Overview and Background: Unit: Hands Up

 Name:  Karen Spexarth

 

Cheney Elementary : Grades 1-2:

 

Title:

Hands Up!  A Sensory Model for Shared Literature

Topics:

Reading

Time Frame:

Daily for one month – 20 minutes

Start Date:

-

 

Other Designers:

 

Summary:
A one-to-one tutoring model to link

 

Print Materials Needed: 20 books on appropriate level

Resources: One pencil, one colored pencil and 20 Hand Graphic Organizers

 

Resource Attachments:

http://www.cheney268.com/Learning/Organizers/HandGraphicOrganizer.htm

Internet Resource Links:

 

Notes:

 

 

Stage 1: Identify Desired Results

 

State:

Local

Title:

Communications

Standard(s):

CM 1.3  Uses organizational strategies: graphic organizers and summarizing to construct meaning

CM 1.3 Uses QAR strategies to understand text.

 

Understandings:

Predictions aids understanding

Authors and illustrators use the five senses to connect the reader to the literary experience of the text.

 

Essential Questions:

How do predictions help us understand?

How do authors and illustrators use the five senses to help us understand the text?

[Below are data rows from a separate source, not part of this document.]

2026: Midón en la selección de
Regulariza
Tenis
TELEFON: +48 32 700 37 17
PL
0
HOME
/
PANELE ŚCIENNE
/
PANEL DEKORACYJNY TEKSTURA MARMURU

How can we use our five senses to predict and understand texts?

 

Knowledge and Skills:

K

How to use the Five Senses Graphic Organizer

 

S

Make predictions based on the five senses

 

Stage 2: Determine Acceptable Evidence

 

Assessment Summary:
Student will make predictions about a book based on first impressions and then revise the prediction as the reading progresses.

Student Directions:

A famous writer has asked you to check his book to be sure that it is good.  He wants you to be sure that he has included all five senses in the book.  First look at the outside of the book and make predictions about what might be included in the book for each of the five senses.  Then read the story.  When you are about half finished, stop and look at your predictions and make new predictions based on what you know now.  Finish reading the book and then search from one example of each sense and write it on the last line with a colored pencil.  Then look at each of the three predictions.  How correct were you?

Rubric:

 

Other assessment evidence to be collected:

 

 

Stage 3: Plan Learning Experiences and Instruction

 

Learning Activities:

1.        Each student will trace his/her hand on a piece of paper and label each finger with one of the five senses. 

2.        Discuss “predictions” and how they can help understand what is happening.

3.        Give the students a book.  They can look at the outside of the book but they cannot open the book.  On their paper, they should make a predication of one example of each of the five senses that might be found in the book and write each on a finger of the hand.

4.        Read the book. 

5.        The students should search the book for one example of each of the five senses that was actually used in the book.  Analyze the likenesses and differences between the first predication and the second response.  Brainstorm for other things that the author/illustrator could have used with the five senses.

6.        Repeat the above step several times until they have mastered the process.

7.        Repeat step 5 but have the students stop midway through the story and revise their first prediction based on the first half of the story.  Then continue with the process.